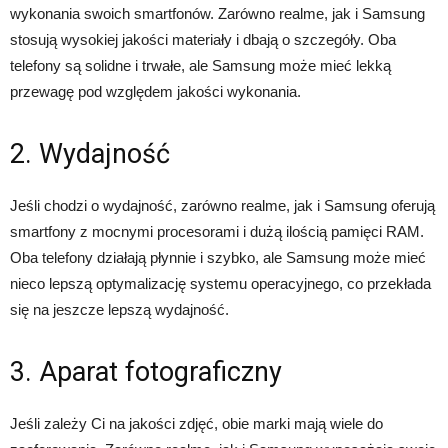
wykonania swoich smartfonów. Zarówno realme, jak i Samsung
stosują wysokiej jakości materiały i dbają o szczegóły. Oba
telefony są solidne i trwałe, ale Samsung może mieć lekką
przewagę pod względem jakości wykonania.
2. Wydajność
Jeśli chodzi o wydajność, zarówno realme, jak i Samsung oferują
smartfony z mocnymi procesorami i dużą ilością pamięci RAM.
Oba telefony działają płynnie i szybko, ale Samsung może mieć
nieco lepszą optymalizację systemu operacyjnego, co przekłada
się na jeszcze lepszą wydajność.
3. Aparat fotograficzny
Jeśli zależy Ci na jakości zdjęć, obie marki mają wiele do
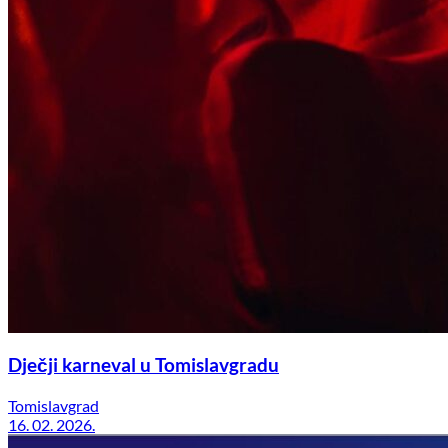
Dječji karneval u Tomislavgradu
Tomislavgrad
16. 02. 2026.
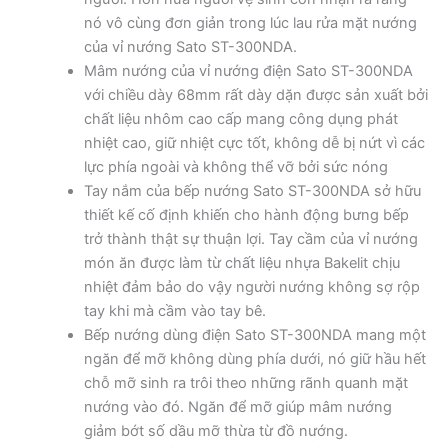
nó vô cùng đơn giản trong lúc lau rửa mặt nướng
của vỉ nướng Sato ST-300NDA.
Mâm nướng của vỉ nướng điện Sato ST-300NDA
với chiều dày 68mm rất dày dặn được sản xuất bởi
chất liệu nhôm cao cấp mang công dụng phát
nhiệt cao, giữ nhiệt cực tốt, không dễ bị nứt vì các
lực phía ngoài và không thể vỡ bởi sức nóng
Tay nắm của bếp nướng Sato ST-300NDA sở hữu
thiết kế cố định khiến cho hành động bưng bếp
trở thành thật sự thuận lợi. Tay cầm của vỉ nướng
món ăn được làm từ chất liệu nhựa Bakelit chịu
nhiệt đảm bảo do vậy người nướng không sợ rộp
tay khi mà cầm vào tay bê.
Bếp nướng dùng điện Sato ST-300NDA mang một
ngăn để mỡ không dùng phía dưới, nó giữ hầu hết
chỗ mỡ sinh ra trôi theo những rãnh quanh mặt
nướng vào đó. Ngăn để mỡ giúp mâm nướng
giảm bớt số dầu mỡ thừa từ đồ nướng.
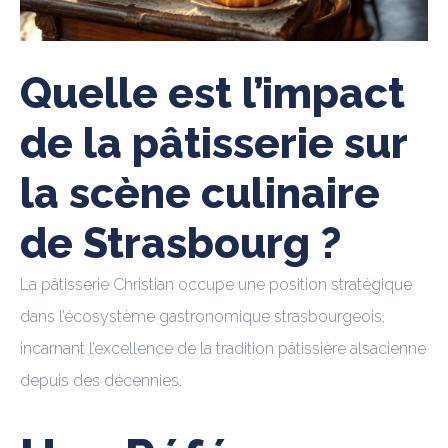
Quelle est l’impact
de la pâtisserie sur
la scène culinaire
de Strasbourg ?
La pâtisserie Christian occupe une position stratégique
dans l’écosystème gastronomique strasbourgeois,
incarnant l’excellence de la tradition pâtissière alsacienne
depuis des décennies.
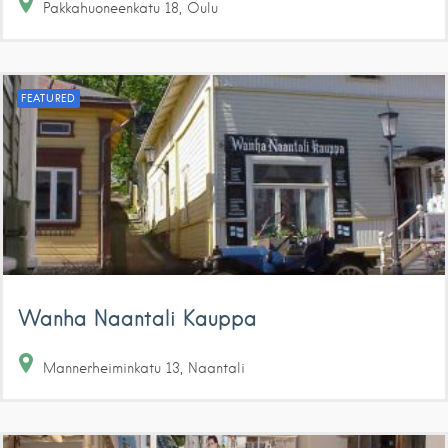
Pakkahuoneenkatu
18
Oulu
FEATURED
Wanha Naantali Kauppa
Mannerheiminkatu
13
Naantali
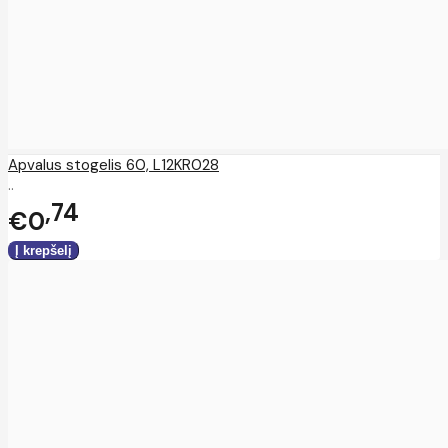
Apvalus stogelis 60, L12KR028
..
74
€0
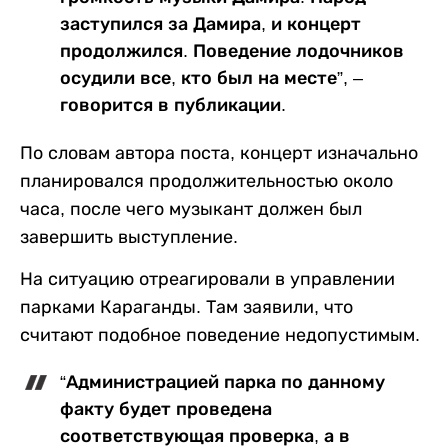
заступился за Дамира, и концерт
продолжился. Поведение лодочников
осудили все, кто был на месте”, –
говорится в публикации.
По словам автора поста, концерт изначально
планировался продолжительностью около
часа, после чего музыкант должен был
завершить выступление.
На ситуацию отреагировали в управлении
парками Караганды. Там заявили, что
считают подобное поведение недопустимым.
“Администрацией парка по данному
факту будет проведена
соответствующая проверка, а в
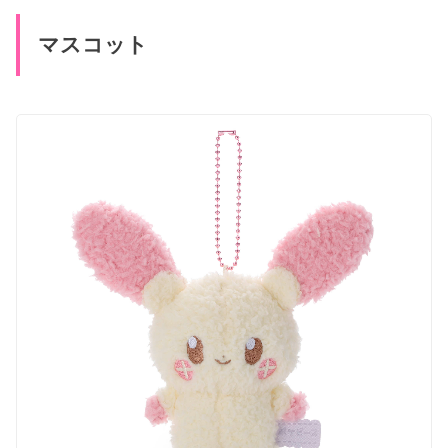
マスコット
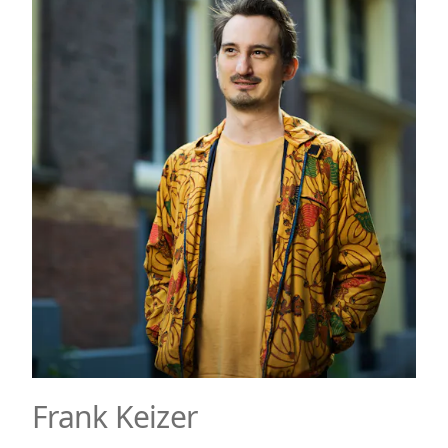
Frank Keizer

- ASSIGNMENT -
Would you copy every line of the entries that includes the word "phía"?

- WRITTEN RESPONSE -
lực phía ngoài và không thể vỡ bởi sức nóng
ngăn để mỡ không dùng phía dưới, nó giữ hầu hết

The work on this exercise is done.